Last night, when I sat down to record it, it seem to say: look around you right now, past admiring glances, and notice the one who loves you when you are not graceful or beautiful or even particularly nice. The one who actually loves you.

That’s a tremendous gift – to be loved for who you truly are. I don’t mean in the fictional way where a self-loathing person who’s actually all things wonderful suddenly realizes that they are loved by someone despite damage they aren’t even responsible for.

No. I’m talking about someone who sees all the beauty and goodness in you…and also sees the ugliness,the mean moments, the pettiness, the guilt, the shame, the defensiveness – whatever is in there (that we all have to some degree) – and takes it as part of you.

That person? Cherish that person if you are fortunate enough to have one in your life. Honor their gift.

I am so incredibly blessed that I do have such a person in my life.

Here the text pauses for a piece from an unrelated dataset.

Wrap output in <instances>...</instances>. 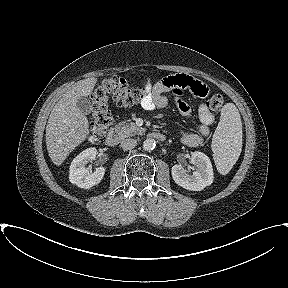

And I thank Lee F. for suggesting this poem this week because it’s a poignant and timely reminder to value, cherish and honor the gift he gives me with his love.

 

 

 

Exhortation, by Percy Bysshe Shelley

Read by Diane Havens

Diane writes…

Worked on my poetry this week and was reminded of Shelley’s exhortation. Poets should not seek wealth or fame, and especially in today’s society, little to no chance of that happening. I love the analogy here of poets to chameleons.

 

 

Tom Jones – Book 5, Chapter 9, by Henry Fielding

Read by Mark Turetsky

Mark  writes…

Book 5 Chapter 9 of Tom Jones.

This is part of an ongoing project in which I will record and post one chapter per week of Henry Fielding’s Tom Jones over the course of four years.

This chapter has some great theorizing on drunkenness. First off, Fielding puts to bed the notion that people somehow gain opinions or inclinations when they’re drunk that they don’t have when they’re sober. So often these days a celebrity or politician will get drunk and say awful things, and then pretend the only problem with what they did was that they got drunk. Well, Fielding didn’t buy it, and nor should you.

Fielding also does some hefty theorizing as to why the English like to fight so much while drunk. He puts it down to their love of glory, rather than any inherent combativeness. See what he did there?

Anyway, Tom and Blifil get into it, because Tom’s joy for Allworthy’s recovery butts up against Bilfil’s mourning his dead mother, though, of course, it could just be that Blifil is upset that Allworthy is all better, and is using the death of his mother to shut Tom down. We may never know.